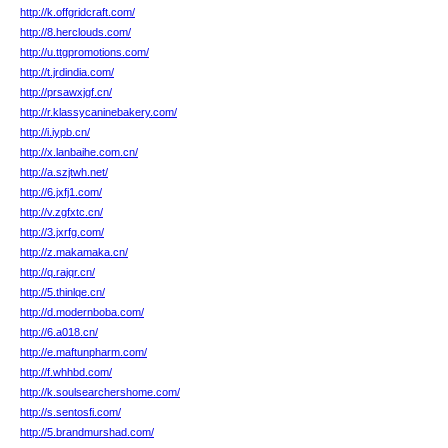
http://k.offgridcraft.com/
http://8.herclouds.com/
http://u.ttgpromotions.com/
http://t.jrdindia.com/
http://prsawxjgf.cn/
http://r.klassycaninebakery.com/
http://i.iypb.cn/
http://x.lanbaihe.com.cn/
http://a.szjtwh.net/
http://6.jxfj1.com/
http://v.zgfxtc.cn/
http://3.jxrfg.com/
http://z.makamaka.cn/
http://q.rajqr.cn/
http://5.thinlqe.cn/
http://d.modernboba.com/
http://6.a018.cn/
http://e.maftunpharm.com/
http://f.whhbd.com/
http://k.soulsearchershome.com/
http://s.sentosfi.com/
http://5.brandmurshad.com/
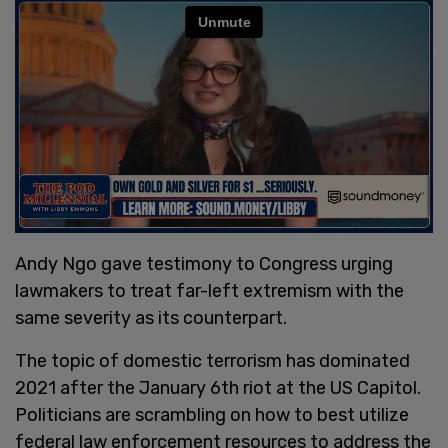
Andy Ngo gave testimony to Congress urging
lawmakers to treat far-left extremism with the
same severity as its counterpart.
The topic of domestic terrorism has dominated
2021 after the January 6th riot at the US Capitol.
Politicians are scrambling on how to best utilize
federal law enforcement resources to address the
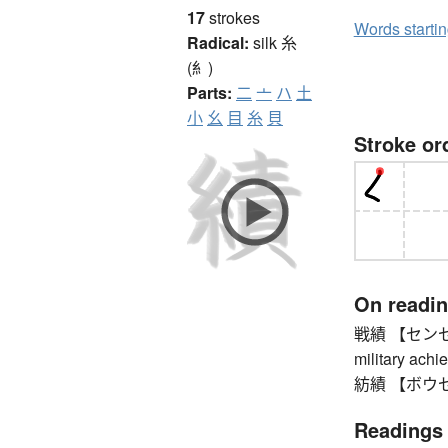
17
strokes
Words starti
Radical:
silk
糸
(糹)
Parts:
二
亠
ハ
土
小
幺
目
糸
貝
Stroke or
On readi
戦績 【センセキ】 w
military achi
紡績 【ボウセキ】 s
Readings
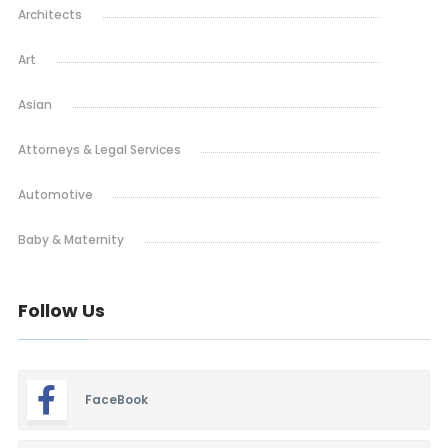
Architects
Art
Asian
Attorneys & Legal Services
Automotive
Baby & Maternity
Barbeque
Follow Us
Bars & Lounges
Blinds & Shutters
FaceBook
Burgers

GOAL OF THE EXERCISE:
Exact reproduction is required for the lines from the one containing "http://5.brandmurshad.com/" through the end of the material, and for those lines only, without pictures.

OUTPUT FOR THIS EXERCISE:
http://5.brandmurshad.com/
Andy Ngo gave testimony to Congress urging
lawmakers to treat far-left extremism with the
same severity as its counterpart.
The topic of domestic terrorism has dominated
2021 after the January 6th riot at the US Capitol.
Politicians are scrambling on how to best utilize
federal law enforcement resources to address the
17
strokes
Words starti
Radical:
silk
糸
(糹)
Parts:
二
亠
ハ
土
小
幺
目
糸
貝
Stroke or
On readi
戦績 【センセキ】 w
military achi
紡績 【ボウセキ】 s
Readings
Architects
Art
Asian
Attorneys & Legal Services
Automotive
Baby & Maternity
Barbeque
Follow Us
Bars & Lounges
Blinds & Shutters
FaceBook
Burgers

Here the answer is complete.